I'm running DESeq2_1.6.3 in R_3.1.2 to compare expression levels between two conditions, with a dozen individuals in each condition. The basic code looks like this:
complete_table <- merge(control_table_trimmed, exp_table_trimmed, by=0, all = TRUE)
completeCondition <- data.frame(condition=factor(c(rep("control", length(control_files)), rep("experimental", length(exp_files)))))
dds <- DESeqDataSetFromMatrix(complete_table, completeCondition, ~ condition)
dds <- DESeq(dds)
res <- results(dds, contrast = c("condition", "experimental", "control"))
I haven't had any problems in the past obtaining a results summary table from DESeq2, where the fit is parametric and all levels are compared between the two conditions.
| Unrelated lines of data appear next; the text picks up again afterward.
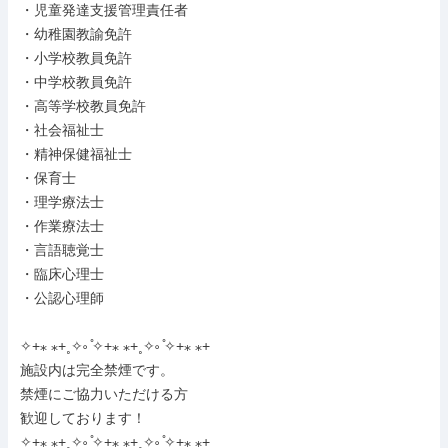
・児童発達支援管理責任者

・幼稚園教諭免許

・小学校教員免許

・中学校教員免許

・高等学校教員免許

・社会福祉士

・精神保健福祉士

・保育士

・理学療法士

・作業療法士

・言語聴覚士

・臨床心理士

・公認心理師

✧+⁎ ⁎+˳✧༚ ̊✧+⁎ ⁎+˳✧༚ ̊✧+⁎ ⁎+

施設内は完全禁煙です。

禁煙にご協力いただける方

歓迎しております！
However, in my most recent experiment, DESeq2 instead has chosen the mean for my most abundant gene's expression level and set this as identical across all samples, and appears to be comparing all other values to this most abundant gene's expression level.
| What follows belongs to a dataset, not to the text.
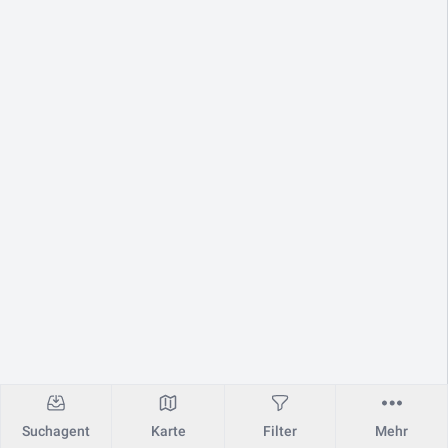
Suchagent
Karte
Filter
Mehr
For example, expression counts for my most abundant gene range from 10,000-30,000. In counts(dds), the expression count for this gene is set to 23,000 for ALL of my individuals, which then skews the rest of my results.
The DESeq2 summary:
baseMean | controlMean | experimentalMean | log2FoldChange | lfcSE | stat | pvalue | padj | |
Candidatus | 2.14E+04 | 21356.92633 | 21356.92633 | -4.96E-11 | 0.5270526 | -9.42E-11 | 1.00E+00 | 1.00E+00 |
Those baseMean, controlMean, and experimentalMean values are incorrect, and should not be identical.
I do see that DESeq2, for this particular dataset, appears to be using a local fit, claiming that the parametric fit fails. This may or may not be at fault, but it's the only deviation in DESeq2's activity from previous runs that I've observed.
Why is DESeq2 suddenly trying to use this single mean value as the baseline against which all other values are apparently compared?